The group with a skin-stretch in the opposite direction adapted the manipulation force more than the group with a skin-stretch in the same direction as the applied force

To probe the effect of the applied skin-stretch on the internal representation that is used to generate manipulation forces, we examined the manipulation forces that the participants applied during force-channel trials, and compared them with the load forces that the participants experienced. First, we looked at the manipulation forces from all force-channel trials in the Adaptation session. The results of a representative participant from each group are presented in Fig. 4. We saw that as adaptation progressed, the manipulation forces became larger and more similar to the bell-shaped load forces.

Fig. 4.

Manipulation forces from all force channel trials in the Adaptation session from a typical participant in each group of a g = − 100, b g = 0, and c g = 100. Colors are changing from light to dark as adaptation progresses

In addition, we compared between the manipulation forces that were applied during either the first or the last force-channel trials (trial n) and the load forces that were applied a trial before (trial n-1, Fig. 5b and d). We then averaged the two signals across participants (Fig. 5a and c for the beginning and end of Adaptation, respectively). We saw that for all groups, the participants adjusted their manipulation forces throughout adaptation, such that at the end of the Adaptation session the manipulation forces were more similar to the load forces then in the beginning of the Adaptation session.

Fig. 5.

The effect of adaptation on the manipulation forces. a Mean signals of the manipulation forces (MF, solid line) applied in the first force channel in the adaptation session, and the load forces (LF, dashed line) from the previous trial, for the three groups of g = − 100 (red), g = 0 (yellow), and g = 100 (blue). Shaded regions represent ±SE. b Manipulation forces for each participant in the first force channel in Adaptation. The signals are presented for each group separately, from left to right: g = − 100, g = 0, and g = 100. c and d are similar to (a) and (b) for the last force channel in the adaptation session. e Adaptation percentage measured by the regression coefficient between the manipulation forces in a force channel trial and the load forces from the preceding trial. Colors are as in (a), and error bars represents ±SE. Shaded gray regions indicate the trials that were used for the statistical analysis. f Mean and ± SE of adaptation percentage in the two stages of Adaptation: Early – 3 first force channel trials in Adaptation, and Late – 3 last force channels in Adaptation. Colors are as in (a), and the dots represents the data from each participant. *p < 0.05, **p < 0.01, ***p < 0.001

To quantify the similarity between the manipulation and load forces, we used a linear regression between the signals, and calculated the adaptation percentage (Eq. 2 and Eq. 3). For all groups, the adaptation percentage increased with continued exposure to the perturbation (Fig. 5e). To assess the increase and the difference between the three groups, we examined the adaptation of each group in the beginning (first 3 force channel trials) and end (last 3 force channel trials) of the Adaptation session. We used a 2-way mixed model ANOVA with one between factor of group and one within factor of stage in the Adaptation session (early/late). We found a significant main effect of stage and a significant interaction between group and stage (F_1,42 = 88.38, p = 6.85e-12 and F_2,42 = 3.22, p = 0.04, respectively) and no main effect of group (F_2,42 = 1.91, p = 0.15). At the end of adaptation, the group with opposite skin-stretch had higher percent of adaptation than the group with skin-stretch in the same direction as the applied force-field (t₄₂ = 2.66, p = 0.03, Fig. 5f). This indicates that applying a skin-stretch in the opposite direction caused participants to develop a better representation of the applied force-field.

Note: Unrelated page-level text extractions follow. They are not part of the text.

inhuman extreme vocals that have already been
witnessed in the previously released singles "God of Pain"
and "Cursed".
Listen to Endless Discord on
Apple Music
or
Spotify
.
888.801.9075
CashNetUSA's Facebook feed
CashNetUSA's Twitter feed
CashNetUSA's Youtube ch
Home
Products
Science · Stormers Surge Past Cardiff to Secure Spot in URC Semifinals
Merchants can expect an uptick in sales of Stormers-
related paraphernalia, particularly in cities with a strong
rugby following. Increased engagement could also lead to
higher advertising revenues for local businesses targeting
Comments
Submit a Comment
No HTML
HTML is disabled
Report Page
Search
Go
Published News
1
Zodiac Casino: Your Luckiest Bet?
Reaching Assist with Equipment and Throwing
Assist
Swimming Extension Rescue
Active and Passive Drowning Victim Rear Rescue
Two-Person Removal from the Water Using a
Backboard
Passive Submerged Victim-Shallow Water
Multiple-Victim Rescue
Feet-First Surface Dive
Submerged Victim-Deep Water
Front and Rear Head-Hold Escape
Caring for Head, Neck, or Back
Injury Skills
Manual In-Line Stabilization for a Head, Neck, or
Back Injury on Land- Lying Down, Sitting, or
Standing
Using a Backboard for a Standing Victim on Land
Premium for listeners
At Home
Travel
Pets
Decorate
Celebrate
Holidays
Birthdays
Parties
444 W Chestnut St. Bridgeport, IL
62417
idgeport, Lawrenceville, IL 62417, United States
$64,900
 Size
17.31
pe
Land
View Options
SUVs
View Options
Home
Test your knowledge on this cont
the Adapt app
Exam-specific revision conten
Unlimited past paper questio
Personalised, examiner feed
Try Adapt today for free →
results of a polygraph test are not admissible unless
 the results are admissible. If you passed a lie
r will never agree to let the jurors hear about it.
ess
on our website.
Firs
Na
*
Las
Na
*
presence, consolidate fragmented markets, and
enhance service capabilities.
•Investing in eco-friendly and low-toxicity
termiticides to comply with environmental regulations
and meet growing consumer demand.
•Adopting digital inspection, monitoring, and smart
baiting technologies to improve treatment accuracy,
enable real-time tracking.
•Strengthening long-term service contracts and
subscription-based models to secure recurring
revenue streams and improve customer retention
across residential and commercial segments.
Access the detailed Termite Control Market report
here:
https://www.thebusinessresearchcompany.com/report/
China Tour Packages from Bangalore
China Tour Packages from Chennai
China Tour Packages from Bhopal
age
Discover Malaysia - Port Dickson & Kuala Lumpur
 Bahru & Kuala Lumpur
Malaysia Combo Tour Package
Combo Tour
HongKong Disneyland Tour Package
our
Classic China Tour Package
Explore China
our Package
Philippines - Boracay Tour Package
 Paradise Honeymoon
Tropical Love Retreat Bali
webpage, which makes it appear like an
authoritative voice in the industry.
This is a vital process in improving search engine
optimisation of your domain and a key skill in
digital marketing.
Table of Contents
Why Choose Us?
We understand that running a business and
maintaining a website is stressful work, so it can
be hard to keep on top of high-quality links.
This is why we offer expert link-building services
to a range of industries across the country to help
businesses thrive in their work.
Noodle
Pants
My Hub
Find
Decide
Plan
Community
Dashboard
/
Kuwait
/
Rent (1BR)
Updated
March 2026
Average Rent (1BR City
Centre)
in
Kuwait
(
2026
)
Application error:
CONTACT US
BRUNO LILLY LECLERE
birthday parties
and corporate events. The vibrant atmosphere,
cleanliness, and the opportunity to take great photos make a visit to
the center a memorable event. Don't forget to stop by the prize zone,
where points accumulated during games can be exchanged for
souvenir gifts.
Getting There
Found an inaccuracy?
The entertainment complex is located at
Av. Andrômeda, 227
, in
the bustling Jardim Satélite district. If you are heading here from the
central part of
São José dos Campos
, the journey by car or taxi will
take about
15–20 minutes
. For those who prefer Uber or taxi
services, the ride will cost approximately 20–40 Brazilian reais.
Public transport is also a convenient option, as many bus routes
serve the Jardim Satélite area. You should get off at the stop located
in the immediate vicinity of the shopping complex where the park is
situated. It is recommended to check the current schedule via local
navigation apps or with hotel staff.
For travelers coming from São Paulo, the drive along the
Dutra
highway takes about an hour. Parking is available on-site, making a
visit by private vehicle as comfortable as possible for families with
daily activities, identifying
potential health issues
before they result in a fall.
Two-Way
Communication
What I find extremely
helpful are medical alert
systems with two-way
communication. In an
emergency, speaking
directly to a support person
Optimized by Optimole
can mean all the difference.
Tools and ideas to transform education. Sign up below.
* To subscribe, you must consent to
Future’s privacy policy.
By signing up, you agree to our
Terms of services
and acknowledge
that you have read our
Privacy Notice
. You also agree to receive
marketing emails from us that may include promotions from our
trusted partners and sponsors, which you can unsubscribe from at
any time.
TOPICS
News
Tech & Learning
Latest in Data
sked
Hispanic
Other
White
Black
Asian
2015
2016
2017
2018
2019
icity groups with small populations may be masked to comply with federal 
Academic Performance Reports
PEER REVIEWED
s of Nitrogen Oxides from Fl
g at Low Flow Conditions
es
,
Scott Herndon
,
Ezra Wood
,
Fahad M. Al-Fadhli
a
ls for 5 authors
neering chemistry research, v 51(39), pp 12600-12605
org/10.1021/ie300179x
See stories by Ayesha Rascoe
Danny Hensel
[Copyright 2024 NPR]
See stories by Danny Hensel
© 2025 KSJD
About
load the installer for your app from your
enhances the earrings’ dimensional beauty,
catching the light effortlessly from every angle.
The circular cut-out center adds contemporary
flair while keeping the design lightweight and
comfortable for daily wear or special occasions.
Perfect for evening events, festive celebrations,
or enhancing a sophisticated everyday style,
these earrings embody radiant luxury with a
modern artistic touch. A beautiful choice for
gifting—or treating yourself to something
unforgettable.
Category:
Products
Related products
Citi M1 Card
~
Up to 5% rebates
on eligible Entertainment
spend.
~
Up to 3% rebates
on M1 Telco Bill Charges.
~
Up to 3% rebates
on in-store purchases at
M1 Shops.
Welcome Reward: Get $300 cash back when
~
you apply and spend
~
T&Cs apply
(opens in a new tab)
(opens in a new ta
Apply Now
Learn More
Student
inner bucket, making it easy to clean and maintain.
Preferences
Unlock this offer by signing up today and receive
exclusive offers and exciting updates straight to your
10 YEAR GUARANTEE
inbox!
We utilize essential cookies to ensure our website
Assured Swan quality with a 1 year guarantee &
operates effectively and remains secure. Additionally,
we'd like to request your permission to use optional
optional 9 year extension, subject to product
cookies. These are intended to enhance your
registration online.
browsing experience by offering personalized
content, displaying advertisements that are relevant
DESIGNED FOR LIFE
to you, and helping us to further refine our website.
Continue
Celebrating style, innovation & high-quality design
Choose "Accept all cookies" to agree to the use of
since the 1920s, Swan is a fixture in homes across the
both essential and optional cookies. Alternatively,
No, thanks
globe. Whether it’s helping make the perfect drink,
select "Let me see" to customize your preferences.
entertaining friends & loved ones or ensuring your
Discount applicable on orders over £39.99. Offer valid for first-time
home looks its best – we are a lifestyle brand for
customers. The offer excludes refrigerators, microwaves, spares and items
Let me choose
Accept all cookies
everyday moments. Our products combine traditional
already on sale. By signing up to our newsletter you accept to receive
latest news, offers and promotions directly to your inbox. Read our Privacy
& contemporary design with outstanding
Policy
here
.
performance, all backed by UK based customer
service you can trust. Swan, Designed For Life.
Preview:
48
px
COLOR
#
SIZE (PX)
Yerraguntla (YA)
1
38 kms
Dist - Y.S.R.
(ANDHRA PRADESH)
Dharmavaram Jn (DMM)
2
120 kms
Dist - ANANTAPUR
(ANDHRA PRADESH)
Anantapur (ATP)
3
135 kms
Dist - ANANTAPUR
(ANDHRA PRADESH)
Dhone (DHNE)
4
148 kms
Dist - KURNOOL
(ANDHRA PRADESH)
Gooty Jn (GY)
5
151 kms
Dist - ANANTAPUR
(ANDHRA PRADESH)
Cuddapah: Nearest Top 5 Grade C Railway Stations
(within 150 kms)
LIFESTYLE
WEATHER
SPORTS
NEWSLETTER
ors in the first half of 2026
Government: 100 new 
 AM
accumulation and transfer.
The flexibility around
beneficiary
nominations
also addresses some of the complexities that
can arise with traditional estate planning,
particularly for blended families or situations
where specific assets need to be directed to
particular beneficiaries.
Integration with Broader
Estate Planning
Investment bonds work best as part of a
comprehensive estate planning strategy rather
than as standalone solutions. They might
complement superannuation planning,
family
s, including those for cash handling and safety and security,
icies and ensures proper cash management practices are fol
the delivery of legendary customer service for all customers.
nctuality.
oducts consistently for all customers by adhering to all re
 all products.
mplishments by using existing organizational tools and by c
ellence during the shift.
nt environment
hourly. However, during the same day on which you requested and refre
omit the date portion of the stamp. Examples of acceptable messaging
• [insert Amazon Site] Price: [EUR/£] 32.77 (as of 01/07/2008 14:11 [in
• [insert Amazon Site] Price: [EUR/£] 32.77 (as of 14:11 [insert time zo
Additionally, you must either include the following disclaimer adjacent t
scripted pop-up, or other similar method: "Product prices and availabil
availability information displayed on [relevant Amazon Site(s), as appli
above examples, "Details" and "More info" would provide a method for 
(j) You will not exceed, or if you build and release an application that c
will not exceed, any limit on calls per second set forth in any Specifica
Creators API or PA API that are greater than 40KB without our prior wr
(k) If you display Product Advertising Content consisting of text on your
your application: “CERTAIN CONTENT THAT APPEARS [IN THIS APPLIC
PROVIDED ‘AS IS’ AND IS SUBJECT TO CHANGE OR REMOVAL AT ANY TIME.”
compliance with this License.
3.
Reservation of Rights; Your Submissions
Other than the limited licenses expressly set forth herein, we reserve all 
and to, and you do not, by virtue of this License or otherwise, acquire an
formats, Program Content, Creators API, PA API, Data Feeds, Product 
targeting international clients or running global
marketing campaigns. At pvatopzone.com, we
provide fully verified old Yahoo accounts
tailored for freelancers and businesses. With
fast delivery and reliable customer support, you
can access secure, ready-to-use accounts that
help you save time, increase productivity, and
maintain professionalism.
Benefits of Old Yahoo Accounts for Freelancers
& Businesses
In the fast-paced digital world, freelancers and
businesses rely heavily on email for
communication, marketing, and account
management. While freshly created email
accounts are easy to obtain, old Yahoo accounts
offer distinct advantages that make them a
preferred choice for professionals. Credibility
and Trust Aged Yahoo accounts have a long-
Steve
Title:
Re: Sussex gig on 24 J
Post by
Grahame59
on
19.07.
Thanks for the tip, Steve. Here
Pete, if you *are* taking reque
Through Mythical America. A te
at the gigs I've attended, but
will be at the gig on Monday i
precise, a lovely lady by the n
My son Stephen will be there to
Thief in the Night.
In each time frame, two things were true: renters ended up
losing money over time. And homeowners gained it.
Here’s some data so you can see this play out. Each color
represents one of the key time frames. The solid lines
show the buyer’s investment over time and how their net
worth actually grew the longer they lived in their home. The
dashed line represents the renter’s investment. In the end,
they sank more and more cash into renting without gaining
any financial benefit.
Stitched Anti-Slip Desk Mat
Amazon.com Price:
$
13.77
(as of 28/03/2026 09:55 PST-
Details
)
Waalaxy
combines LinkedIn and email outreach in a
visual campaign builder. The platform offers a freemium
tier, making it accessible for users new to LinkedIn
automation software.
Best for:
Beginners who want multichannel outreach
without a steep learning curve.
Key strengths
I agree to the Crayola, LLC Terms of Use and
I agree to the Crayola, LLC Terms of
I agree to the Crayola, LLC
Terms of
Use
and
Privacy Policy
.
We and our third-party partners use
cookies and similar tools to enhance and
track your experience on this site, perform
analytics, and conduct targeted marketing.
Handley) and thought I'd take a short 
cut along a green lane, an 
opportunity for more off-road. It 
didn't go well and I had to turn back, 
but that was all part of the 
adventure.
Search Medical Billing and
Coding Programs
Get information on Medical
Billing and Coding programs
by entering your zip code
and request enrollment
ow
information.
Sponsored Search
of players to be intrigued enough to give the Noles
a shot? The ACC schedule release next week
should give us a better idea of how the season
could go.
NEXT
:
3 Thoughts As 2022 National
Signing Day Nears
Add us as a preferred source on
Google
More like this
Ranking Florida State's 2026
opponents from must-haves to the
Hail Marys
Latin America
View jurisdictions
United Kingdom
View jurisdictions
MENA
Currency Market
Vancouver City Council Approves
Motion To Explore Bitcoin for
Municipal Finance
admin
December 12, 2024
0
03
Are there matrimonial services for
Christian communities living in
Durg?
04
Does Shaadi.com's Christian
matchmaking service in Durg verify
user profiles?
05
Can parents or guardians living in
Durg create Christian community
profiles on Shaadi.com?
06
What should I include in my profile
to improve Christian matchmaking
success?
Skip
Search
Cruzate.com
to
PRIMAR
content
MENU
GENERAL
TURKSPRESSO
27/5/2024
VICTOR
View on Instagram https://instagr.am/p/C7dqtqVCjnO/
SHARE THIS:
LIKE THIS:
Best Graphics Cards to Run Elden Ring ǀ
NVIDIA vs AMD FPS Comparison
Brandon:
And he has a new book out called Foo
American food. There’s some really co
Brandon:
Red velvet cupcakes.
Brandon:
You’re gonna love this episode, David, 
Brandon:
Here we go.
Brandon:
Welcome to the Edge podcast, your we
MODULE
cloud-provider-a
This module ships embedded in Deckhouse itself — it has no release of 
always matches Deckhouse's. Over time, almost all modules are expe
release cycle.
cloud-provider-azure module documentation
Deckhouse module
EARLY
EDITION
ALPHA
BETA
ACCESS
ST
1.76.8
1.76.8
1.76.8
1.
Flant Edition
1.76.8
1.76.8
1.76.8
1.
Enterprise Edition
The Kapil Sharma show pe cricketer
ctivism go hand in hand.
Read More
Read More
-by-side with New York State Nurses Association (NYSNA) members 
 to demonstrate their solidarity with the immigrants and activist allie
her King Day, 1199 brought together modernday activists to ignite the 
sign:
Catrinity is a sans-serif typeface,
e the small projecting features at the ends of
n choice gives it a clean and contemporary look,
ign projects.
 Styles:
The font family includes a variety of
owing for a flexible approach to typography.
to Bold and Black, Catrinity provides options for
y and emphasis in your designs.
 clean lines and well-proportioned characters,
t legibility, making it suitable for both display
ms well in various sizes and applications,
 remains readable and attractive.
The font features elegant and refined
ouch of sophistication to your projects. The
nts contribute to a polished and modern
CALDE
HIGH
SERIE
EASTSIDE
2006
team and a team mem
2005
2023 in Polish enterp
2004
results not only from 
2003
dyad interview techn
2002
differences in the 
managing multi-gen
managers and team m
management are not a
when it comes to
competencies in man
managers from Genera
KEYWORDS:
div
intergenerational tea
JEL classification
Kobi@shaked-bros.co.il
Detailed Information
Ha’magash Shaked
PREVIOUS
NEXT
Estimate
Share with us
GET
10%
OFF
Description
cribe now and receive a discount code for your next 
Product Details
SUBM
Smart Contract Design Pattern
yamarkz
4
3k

To understand better the difference in the internal representation between the groups, we analyzed the effect of the additional skin-stretch on the motor primitives that are used for representation of the force-field for each group. It was proposed that position and velocity primitives are used to represent velocity-dependent force-field perturbations [13–15]. We followed [13], and calculated a regression between the manipulation force that the participants applied during a force channel trial to the state information from the preceding trial (Eq. 4, Fig. 6a-c). From the development of the primitives with continued exposure to the perturbation, we can see that throughout most of the adaptation, the group with opposite skin-stretch used more the velocity component and less the position component than the group with skin-stretch in the same direction (Fig. 6d). To quantify these results, we fitted a 2-way mixed model ANOVA with between-participants factor of group and within-participants factor of motor-primitive (position/velocity). For this representation analysis, we used the three last force channel trials in the Adaptation session. We found no significant effect of group and no interaction between group and motor-primitive (F_2,42 = 0.88, p = 0.42 and F_2,42 = 1.13, p = 0.33, respectively) but significant main effect of motor-primitive (F_1,42 = 35.62, p = 4.4e-7, Fig. 6e). This indicates that in all the three groups the velocity motor primitive contributes more than the position motor primitive to the representation of the viscous force-field for the control of manipulation forces, as expected. Interestingly, the difference in the weight of the velocity or position motor primitives alone cannot fully account for the difference in adaptation percentage between the two groups of skin-stretch in different directions.

Fig. 6.

Representation analysis. a The actual manipulation forces (dashed red) and model (solid red) for the group with skin-stretch in the opposite direction to the force-field (g = − 100). The motor primitives that were used for modeling the manipulation force are position (dashed purple), and velocity (dashed green). b and c are as in (a) for the control group (g = 0, yellow) and the group with skin-stretch in the same direction as the force-field (g = 100, blue), respectively. d The mean gain across participants of the position (purple) and velocity (green) primitive that was required in order to model the manipulation forces in every force channel trial in Adaptation. The results are presented for the three group of g = − 100 (red triangle) and g = 0 (yellow diamond), and g = 100 (blue circle). Shaded gray region indicates the trials that were used for the representation and statistical analysis. e Mean and ± SE over the three last force channel trials in Adaptation for each motor primitive in every group. Colors are as in (d), and the dots represents the data from each participant

The group with skin-stretch in the same direction applied more grip force per amount of load force

To assess the effect of the perturbation on the control of grip force, we examined the grip force that the participants applied with respect to the load force that were applied on the participants. We saw that in the beginning of adaptation (Fig. 7a), the grip-force of the group with opposite skin-stretch was higher than of the other two groups, in both force-field (left panel) and force channel (right panel) trials. However, by the end of adaptation (Fig. 7b), the grip force of the group with skin-stretch in the same direction was much higher than the other two groups, even though the load forces were mostly similar in their amplitude (mean ± SE. Force-field trial (right panel): g = − 100: 4.3 ± 0.22, g = 0: 4.02 ± 0.18, g = 100: 4.5 ± 0.23. Force channel trial (left panel): g = − 100: 4.21 ± 0.18, g = 0: 4.2 ± 0.16, g = 100: 4.09 ± 0.25). To quantify this effect, we calculated the maximum grip force in each trial, and divided it by the maximum load force (peak forces ratio, Eq. 5). We repeated this analysis separately for regular force-field trials, in which the grip force includes both predictive and reactive components to the force and the skin-stretch, and in force channel trials, in which no net force or stretch is applied on the participants, and therefore, the grip force includes only predictive components.

Fig. 7.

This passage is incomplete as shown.